Dairy farmers are being asked to approve a levy of up to 3.9 cents/kgMS over the next two seasons to pay their share of the Mycoplasma bovis eradication effort.
The industry must adapt to ensure farmers have confidence in the range of bovine genetic options available to them, said Hank Lina, general manager of World Wide Sires NZ.
Individual companies are assuring farmers that their products were safe, but “that, by default, makes it marketing,” said Lina.
Farmers do not know what to think.
“You could almost say that each company’s trying to profiteer off it in some way and we need to remove that. When this serious stuff happens we need to work together and we need to agree, for the simple reason of giving our farmers answers they can actually hold on to.”
Lina said the culling of thousands of cows in the infected herds brought stress and anguish for the affected farmers but the outbreak also meant a more subtle and long-lasting concern for all farmers over the long-term safety of semen supplies.
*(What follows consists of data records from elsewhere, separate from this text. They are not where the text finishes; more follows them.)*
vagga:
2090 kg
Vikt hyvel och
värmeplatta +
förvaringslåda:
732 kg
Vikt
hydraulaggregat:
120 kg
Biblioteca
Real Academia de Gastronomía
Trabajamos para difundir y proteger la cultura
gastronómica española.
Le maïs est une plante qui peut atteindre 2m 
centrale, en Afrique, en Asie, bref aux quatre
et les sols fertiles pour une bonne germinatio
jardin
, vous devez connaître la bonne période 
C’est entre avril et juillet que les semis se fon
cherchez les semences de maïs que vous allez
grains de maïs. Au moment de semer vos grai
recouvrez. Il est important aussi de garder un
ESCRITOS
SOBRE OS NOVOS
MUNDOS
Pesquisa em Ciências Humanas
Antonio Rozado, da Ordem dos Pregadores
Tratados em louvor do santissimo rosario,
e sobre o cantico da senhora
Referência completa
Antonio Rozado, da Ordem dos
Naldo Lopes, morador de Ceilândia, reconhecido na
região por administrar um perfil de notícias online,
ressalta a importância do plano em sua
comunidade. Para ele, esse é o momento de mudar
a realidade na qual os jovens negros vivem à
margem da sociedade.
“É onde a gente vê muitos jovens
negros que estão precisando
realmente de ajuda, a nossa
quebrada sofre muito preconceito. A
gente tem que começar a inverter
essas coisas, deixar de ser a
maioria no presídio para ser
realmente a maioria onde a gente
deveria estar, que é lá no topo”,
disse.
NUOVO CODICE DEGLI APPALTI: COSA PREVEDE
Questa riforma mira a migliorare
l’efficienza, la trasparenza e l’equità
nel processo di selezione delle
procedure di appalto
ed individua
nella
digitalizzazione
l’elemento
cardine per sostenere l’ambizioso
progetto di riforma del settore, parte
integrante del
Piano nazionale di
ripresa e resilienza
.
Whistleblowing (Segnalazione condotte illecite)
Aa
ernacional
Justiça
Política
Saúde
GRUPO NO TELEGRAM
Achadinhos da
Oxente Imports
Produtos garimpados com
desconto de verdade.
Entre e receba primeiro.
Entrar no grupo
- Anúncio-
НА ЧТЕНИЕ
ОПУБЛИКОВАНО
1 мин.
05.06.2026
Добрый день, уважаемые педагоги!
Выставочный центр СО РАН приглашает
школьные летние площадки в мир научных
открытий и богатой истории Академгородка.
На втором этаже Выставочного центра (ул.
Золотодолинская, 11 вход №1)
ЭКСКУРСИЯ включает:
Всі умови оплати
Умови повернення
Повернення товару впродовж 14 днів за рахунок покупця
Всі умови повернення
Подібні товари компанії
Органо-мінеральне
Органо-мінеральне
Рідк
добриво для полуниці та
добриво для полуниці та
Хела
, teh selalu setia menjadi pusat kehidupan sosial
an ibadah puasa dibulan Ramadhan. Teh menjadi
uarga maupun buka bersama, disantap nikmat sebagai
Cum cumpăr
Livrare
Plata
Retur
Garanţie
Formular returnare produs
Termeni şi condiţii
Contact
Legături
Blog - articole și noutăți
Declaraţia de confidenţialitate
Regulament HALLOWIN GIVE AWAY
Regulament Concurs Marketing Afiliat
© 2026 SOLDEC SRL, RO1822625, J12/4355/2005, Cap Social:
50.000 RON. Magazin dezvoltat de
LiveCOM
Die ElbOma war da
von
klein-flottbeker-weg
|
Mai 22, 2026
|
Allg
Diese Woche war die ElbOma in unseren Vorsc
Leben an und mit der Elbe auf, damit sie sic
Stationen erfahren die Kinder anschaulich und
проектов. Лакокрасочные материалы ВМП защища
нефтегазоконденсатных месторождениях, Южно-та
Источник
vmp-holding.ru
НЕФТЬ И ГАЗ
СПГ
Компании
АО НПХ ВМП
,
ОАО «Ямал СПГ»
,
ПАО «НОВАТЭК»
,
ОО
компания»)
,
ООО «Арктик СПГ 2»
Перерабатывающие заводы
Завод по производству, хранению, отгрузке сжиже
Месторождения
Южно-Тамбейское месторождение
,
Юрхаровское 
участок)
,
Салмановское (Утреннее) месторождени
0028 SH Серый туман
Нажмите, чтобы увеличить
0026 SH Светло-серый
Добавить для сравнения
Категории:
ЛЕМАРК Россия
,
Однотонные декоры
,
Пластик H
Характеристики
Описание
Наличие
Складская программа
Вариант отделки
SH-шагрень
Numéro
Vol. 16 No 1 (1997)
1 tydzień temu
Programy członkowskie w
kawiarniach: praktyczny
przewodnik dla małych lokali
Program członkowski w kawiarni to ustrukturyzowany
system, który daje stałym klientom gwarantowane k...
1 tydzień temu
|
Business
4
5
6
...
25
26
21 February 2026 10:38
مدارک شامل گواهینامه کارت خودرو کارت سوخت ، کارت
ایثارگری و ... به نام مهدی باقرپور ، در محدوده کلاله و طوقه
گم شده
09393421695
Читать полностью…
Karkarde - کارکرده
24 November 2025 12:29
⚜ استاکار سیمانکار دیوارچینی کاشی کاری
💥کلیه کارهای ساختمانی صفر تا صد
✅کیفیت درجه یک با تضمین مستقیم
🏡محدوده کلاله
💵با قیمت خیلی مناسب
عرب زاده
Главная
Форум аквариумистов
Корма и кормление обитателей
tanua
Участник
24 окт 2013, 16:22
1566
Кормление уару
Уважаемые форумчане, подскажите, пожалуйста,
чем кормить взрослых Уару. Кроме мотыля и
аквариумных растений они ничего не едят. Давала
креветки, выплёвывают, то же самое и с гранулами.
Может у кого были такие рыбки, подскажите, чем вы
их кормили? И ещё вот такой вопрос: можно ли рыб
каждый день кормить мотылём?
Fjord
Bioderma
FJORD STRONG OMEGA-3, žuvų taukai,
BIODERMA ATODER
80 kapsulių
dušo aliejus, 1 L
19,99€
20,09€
All the semen companies and any other associated business in the herd improvement industry need to be represented in an industry body, Lina said.
“We need to have a standards body so we all agree on the same protocols that are proven and accepted, so we work off the same song sheet and we’re all working together.”
In the US, the dairy industry has the National Association of Animal Breeders (NAAB) and its subsidiary Certified Semen Services (CSS), which provide objective auditing of semen and sire health and identification.
NAAB protocols include using a cocktail of antibiotics in the extended semen and only using frozen semen. Fresh semen would require more or stronger antibiotics which would then have a spermicidal effect.
NAAB said recently that while there have been reports in scientific literature of M. bovis and other mycoplasma species in unprocessed bovine semen, there are no documented reports of transmission through the commercial use of frozen semen.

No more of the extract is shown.